The Weight of Our Sky


The Weight of Our Sky

THE WEIGHT OF OUR SKY by Hanna Alkaf is, from my research, the only full length novel by this author. Alkaf describes herself as the grumpiest Hufflepuff in her bio on her website and from a Ravenclaw to a Hufflepuff, let me say, thank you for this experience. In terms of similar books to put THE WEIGHT OF OUR SKY into context, the only one I could think of while reading was THE KITE RUNNER by Khaled Hosseini. They both have a Muslim main character and the climax of both takes place during a dangerous event that has led to the death of their friend. Apart from the general tone, that’s where the similarities really end --- although I definitely prefer THE WEIGHT OF OUR SKY.

"This book was phenomenal, from cover to cover. The characters were pulled off beautifully and the execution was phenomenal. I hated putting it down..."

THE WEIGHT OF OUR SKY takes place in Malaysia during the Malaysia race riots of 1969. This isn’t just something going on in the background for the giggles; the riots literally impact the characters all the time and keep the tension up through the book.
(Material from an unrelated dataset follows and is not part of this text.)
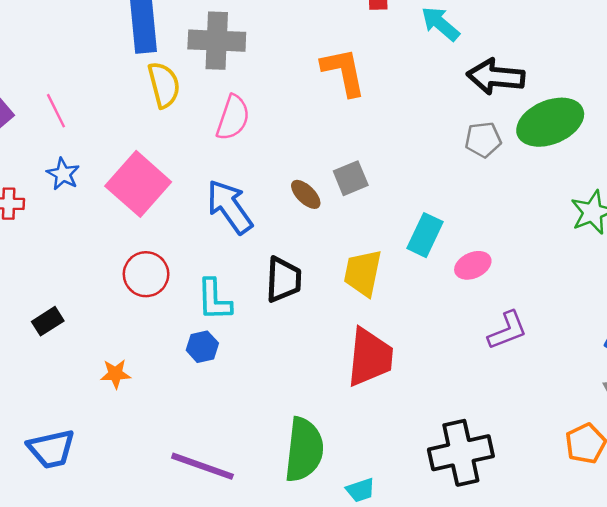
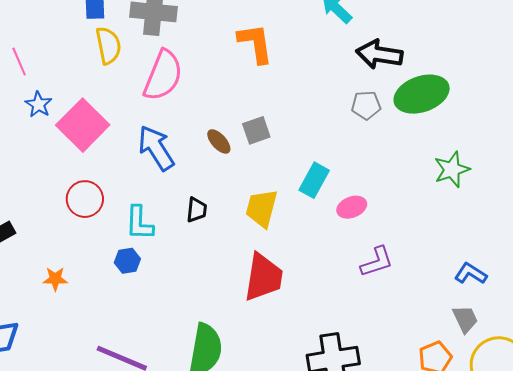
pink semicircle: (233, 118) -> (163, 75), size x1.4
blue star: (63, 174) -> (39, 104), moved
black trapezoid: (283, 280) -> (197, 210), size x0.7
The main character is a young Malaysian girl named Melati. Melati has high functioning OCD and, with this book taking place in 1969, it isn’t in any way, shape, or form controlled, which makes her believe she is being controlled by a djinn. After trying to cure her with money she and her mother don’t have, Melati lies and says she is cured to keep her mother from worrying and so she can try to live a normal life.

Melati ends up going to the movies one fateful day with her friend Saf after school before everything goes south on Petaling Street and they get cornered by Chinese rioters who have been killing Malaysians. A woman named Auntie Bee is able to save Melati because she doesn’t look Malaysian but unfortunately for Saf, she does and has to be left behind to her death --- this proves very important to Melati’s character development. Now Auntie Bee is the most flawless, beautiful, considerate person alive and takes Melati home with her where they hold out for most of the rioting. Melati meets Uncle Chong, Frankie and Vince. A good chunk of this book is Melati’s interactions as a Malaysian with this Chinese family she has found herself seeking shelter with and the interactions are so very human. The rest of the novel is Melati trying to find her mother in these violence ridden areas while volunteering for the Red Cross with Vince.
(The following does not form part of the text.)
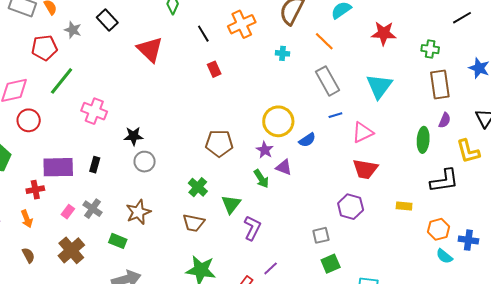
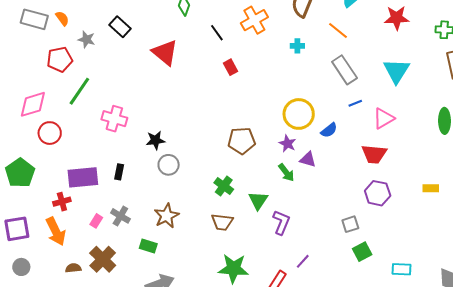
red trapezoid: (365, 169) -> (374, 154), moved
orange arrow: (27, 219) -> (56, 231), size x1.6
brown semicircle: (28, 255) -> (73, 268), moved, turned -63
Now, I usually don’t enjoy historical fiction. If I had to pick my least favorite genre, it would probably be historical fiction. Heck, I picked this novel for my list without realizing it was historical fiction. However, this is an amazing book. It beautifully portrays humans helping humans and, while I don’t have a lot of experience in the mental health field, the compulsive behavior and ticks that control Melati’s life as they are described in the book do an exemplary job in showing how helpless she feels. All the characters feel human, which is the highest compliment I can give them, even the ones that don’t get a lot of page time. They are all grieving and Hanna Alkaf does a great job in portraying that how people grieve is different from person to person. This book does drag on in places, but I get it. The dragging is there to build tone and give us that sweet, sweet character development, but that doesn’t necessarily mean I want to read an entire chapter about how Melati thinks Frankie is getting scarier.
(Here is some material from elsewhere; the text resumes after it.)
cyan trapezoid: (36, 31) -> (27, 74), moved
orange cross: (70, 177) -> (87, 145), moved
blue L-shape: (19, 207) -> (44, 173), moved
Now for the verdict: This book was phenomenal, from cover to cover. The characters were pulled off beautifully and the execution was phenomenal. I hated putting it down, even for the things that immediately needed my attention. I had to read THE KITE RUNNER in my sophomore year, but I enjoyed this THE WEIGHT OF OUR SKY so much more and it is officially going on my shelf --- in place of THE KITE RUNNER, no less. Read this book, please, it will literally satisfy any itch you might have.